3. Deploy Infrastructure

This builds all Lambda packages and provisions the full AWS stack (VPC, Neptune, DynamoDB, Cognito, API Gateway, ECS, S3, CloudFront, etc.):

./scripts/deploy-terraform.sh <your-profile-name>

After deployment, agent workers authenticate with Kiro CLI via device flow. Check the agent pool DynamoDB table or ECS logs for the auth URL and device code.

4. Configure Tracker OAuth Apps

The platform integrates with external trackers so a sprint can be started from a tracker issue (GitHub Issue, Jira issue). For each tracker you want to enable, register an OAuth app with the provider, then paste the credentials into the Admin → Tracker OAuth Apps panel in the deployed app.

Both providers are optional. Skip a section if you don't need that tracker; the corresponding Connect buttons in the UI will stay disabled.

GitHub Issues

  1. Open GitHub Developer Settings → OAuth Apps → New OAuth App. (Choose an OAuth App, not a GitHub App — the flow here expects OAuth App semantics.)
  2. Use:
    • Homepage URL: https://<your-cloudfront-domain>
    • Authorization callback URL: https://<your-cloudfront-domain>/github/callback
  3. Copy the Client ID and generate a Client Secret.
  4. In the deployed app, sign in and open Admin → Tracker OAuth Apps → GitHub Issues. Paste both values and click Save.

Jira Cloud

  1. Open the Atlassian Developer Console and create an OAuth 2.0 integration.
  2. Under Permissions, add the Jira API with scopes:
    • read:jira-work
    • read:jira-user
    • offline_access (required so refresh tokens are issued — don’t skip this)
  3. Under Authorization, set the callback URL to https://<your-cloudfront-domain>/trackers/callback/jira-cloud.
  4. Open the Settings tab of your app and copy the Client ID and Client Secret.
  5. In the deployed app, sign in and open Admin → Tracker OAuth Apps → Jira Cloud. Paste both values and click Save.

Users then connect their personal accounts from Project Settings → Trackers for any project that needs the integration. The Jira Cloud integration is read-only — no comments or status changes are pushed back to Jira.

You can rotate credentials later by entering new values into the same form; clicking Save overwrites the previously stored secret.

CLI fallback (for fully-automated deploys)

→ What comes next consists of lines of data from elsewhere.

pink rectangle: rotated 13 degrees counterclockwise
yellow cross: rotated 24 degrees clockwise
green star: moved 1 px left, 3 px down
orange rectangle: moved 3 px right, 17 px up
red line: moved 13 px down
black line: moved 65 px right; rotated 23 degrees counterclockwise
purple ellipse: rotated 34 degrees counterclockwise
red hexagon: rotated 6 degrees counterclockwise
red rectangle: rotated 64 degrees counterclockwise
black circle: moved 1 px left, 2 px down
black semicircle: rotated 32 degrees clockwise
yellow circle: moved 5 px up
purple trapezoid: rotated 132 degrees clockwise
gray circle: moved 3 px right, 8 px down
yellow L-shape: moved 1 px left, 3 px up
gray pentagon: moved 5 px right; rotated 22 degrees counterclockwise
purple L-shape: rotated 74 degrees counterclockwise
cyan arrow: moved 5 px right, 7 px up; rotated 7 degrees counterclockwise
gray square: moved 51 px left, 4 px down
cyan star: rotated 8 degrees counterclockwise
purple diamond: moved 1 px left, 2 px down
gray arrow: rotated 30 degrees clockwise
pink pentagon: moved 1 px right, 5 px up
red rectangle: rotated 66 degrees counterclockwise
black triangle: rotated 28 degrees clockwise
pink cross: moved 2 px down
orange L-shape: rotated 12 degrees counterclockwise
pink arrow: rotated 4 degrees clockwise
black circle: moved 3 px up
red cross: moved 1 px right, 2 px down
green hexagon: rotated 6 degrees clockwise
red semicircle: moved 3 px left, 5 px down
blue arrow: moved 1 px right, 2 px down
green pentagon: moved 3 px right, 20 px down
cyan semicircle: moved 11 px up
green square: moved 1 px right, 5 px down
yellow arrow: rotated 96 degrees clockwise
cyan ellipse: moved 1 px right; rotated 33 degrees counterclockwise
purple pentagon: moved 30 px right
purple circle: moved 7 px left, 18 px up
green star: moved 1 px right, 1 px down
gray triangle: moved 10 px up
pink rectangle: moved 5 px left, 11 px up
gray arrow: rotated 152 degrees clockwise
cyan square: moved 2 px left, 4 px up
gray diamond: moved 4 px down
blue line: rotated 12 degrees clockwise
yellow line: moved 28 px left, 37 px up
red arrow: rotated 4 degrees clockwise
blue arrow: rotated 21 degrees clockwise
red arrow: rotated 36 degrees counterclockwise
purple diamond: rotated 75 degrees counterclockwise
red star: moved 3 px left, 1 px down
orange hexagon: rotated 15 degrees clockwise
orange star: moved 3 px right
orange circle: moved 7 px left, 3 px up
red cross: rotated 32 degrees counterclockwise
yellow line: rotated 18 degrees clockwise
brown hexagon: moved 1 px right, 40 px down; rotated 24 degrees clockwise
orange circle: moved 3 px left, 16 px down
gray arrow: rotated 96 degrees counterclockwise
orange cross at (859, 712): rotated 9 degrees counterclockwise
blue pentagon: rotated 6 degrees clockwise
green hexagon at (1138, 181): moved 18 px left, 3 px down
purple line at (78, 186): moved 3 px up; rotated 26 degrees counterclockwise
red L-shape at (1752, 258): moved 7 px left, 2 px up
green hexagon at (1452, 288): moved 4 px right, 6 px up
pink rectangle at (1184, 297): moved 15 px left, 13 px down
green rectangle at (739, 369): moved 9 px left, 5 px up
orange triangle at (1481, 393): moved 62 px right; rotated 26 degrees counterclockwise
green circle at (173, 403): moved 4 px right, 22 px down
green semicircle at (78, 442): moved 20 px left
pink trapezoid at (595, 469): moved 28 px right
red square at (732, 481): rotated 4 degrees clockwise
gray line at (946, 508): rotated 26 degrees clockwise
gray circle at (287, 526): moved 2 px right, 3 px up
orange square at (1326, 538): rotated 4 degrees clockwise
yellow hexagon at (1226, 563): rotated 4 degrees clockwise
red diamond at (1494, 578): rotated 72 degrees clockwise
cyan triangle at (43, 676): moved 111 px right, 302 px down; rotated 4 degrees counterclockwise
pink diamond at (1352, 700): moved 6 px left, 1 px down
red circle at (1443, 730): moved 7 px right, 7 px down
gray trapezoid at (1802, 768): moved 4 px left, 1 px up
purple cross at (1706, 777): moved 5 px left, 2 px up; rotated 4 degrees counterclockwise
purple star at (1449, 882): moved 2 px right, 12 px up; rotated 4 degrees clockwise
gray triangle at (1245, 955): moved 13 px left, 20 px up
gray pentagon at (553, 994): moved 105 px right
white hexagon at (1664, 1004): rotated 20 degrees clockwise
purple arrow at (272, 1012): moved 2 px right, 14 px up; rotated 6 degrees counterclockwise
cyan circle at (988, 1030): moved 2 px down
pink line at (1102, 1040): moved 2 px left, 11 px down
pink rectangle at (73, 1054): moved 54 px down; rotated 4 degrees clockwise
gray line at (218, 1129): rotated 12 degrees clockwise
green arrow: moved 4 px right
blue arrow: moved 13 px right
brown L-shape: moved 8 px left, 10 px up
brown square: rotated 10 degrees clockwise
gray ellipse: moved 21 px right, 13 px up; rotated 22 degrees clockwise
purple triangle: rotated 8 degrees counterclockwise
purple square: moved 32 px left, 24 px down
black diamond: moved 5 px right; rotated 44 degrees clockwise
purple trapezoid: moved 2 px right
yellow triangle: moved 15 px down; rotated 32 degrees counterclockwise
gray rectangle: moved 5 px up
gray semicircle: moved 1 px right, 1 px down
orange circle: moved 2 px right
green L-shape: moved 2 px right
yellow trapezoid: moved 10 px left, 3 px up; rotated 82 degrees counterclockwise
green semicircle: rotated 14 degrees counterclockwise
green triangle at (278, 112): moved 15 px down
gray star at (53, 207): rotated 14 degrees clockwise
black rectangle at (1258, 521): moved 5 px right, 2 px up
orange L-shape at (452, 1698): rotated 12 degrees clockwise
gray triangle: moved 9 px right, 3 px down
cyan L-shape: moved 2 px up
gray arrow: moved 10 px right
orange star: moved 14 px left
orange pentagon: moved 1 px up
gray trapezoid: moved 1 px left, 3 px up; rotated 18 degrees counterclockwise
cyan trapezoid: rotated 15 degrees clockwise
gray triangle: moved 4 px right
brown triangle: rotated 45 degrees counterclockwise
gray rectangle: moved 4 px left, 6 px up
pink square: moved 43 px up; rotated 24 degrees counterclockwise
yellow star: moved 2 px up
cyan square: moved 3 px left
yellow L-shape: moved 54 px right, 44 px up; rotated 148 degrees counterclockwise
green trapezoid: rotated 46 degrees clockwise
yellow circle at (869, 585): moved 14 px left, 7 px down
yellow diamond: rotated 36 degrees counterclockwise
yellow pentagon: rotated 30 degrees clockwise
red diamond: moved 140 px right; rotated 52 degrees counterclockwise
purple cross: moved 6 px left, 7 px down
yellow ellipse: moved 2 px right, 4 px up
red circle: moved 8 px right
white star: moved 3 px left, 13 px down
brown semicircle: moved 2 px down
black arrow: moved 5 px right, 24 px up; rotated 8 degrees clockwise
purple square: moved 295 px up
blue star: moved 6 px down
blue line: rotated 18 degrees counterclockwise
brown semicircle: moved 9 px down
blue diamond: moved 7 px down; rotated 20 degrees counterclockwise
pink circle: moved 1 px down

The Admin UI is a wrapper around AWS Secrets Manager. If you'd rather populate the secrets in your provisioning pipeline, write the same JSON shape directly:

aws secretsmanager put-secret-value \
  --secret-id $(terraform -chdir=terraform output -raw github_oauth_secret_name) \
  --secret-string '{"client_id":"...","client_secret":"..."}'

aws secretsmanager put-secret-value \
  --secret-id $(terraform -chdir=terraform output -raw jira_oauth_secret_name) \
  --secret-string '{"client_id":"...","client_secret":"..."}'

5. Create Users

Create users in the Cognito User Pool. The User Pool ID is available via terraform output user_pool_id from the terraform/ directory.

6. Deploy Frontend

./scripts/deploy-frontend.sh <your-profile-name>

The application is available at the CloudFront domain:

cd terraform && terraform output cloudfront_domain_name

Documentation

Documentation is built with Zensical and deployed to GitHub Pages. The architecture overview is a good starting point for a system-level view of the components.

To serve locally:

uv sync --group docs
uv run zensical serve

To build:

uv run zensical build

Testing & Code Quality

Run the unit tests and generate a coverage report:

npm test                 # run all unit tests
npm run test:coverage    # run tests with a coverage report (HTML in coverage/)

Lint, format, and security checks:

npm run lint             # oxlint
npm run format:check     # oxfmt (use `npm run format` to apply fixes)
npm run secretlint       # scan the repo for committed secrets
npm run audit:prod:all   # npm audit on production deps for root + frontend (high+ severity)
npm run typecheck:frontend  # tsc -b on the frontend package

A pre-commit hook (managed by Husky + lint-staged) runs these checks plus Terraform formatting/linting and the affected unit tests before each commit. It is installed automatically by npm install. See CONTRIBUTING.md for details.

Contributing

See CONTRIBUTING.md for guidelines on how to participate.

Security

See SECURITY.md for vulnerability reporting instructions.

License

This project is licensed under the MIT-0 License.